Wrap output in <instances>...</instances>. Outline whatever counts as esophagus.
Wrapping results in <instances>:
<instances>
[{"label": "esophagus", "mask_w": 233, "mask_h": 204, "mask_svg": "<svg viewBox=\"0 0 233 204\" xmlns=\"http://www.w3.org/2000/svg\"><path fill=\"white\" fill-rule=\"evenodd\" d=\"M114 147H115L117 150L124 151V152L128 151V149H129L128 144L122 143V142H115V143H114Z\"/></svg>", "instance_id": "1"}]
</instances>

• [The task]
Each entry is to be output exactly as it was written.

• [Written response]
Wrap output in <instances>...</instances>. Outline whatever counts as esophagus.
Wrapping results in <instances>:
<instances>
[{"label": "esophagus", "mask_w": 233, "mask_h": 204, "mask_svg": "<svg viewBox=\"0 0 233 204\" xmlns=\"http://www.w3.org/2000/svg\"><path fill=\"white\" fill-rule=\"evenodd\" d=\"M114 147H115L117 150L124 151V152L128 151V149H129L128 144L122 143V142H115V143H114Z\"/></svg>", "instance_id": "1"}]
</instances>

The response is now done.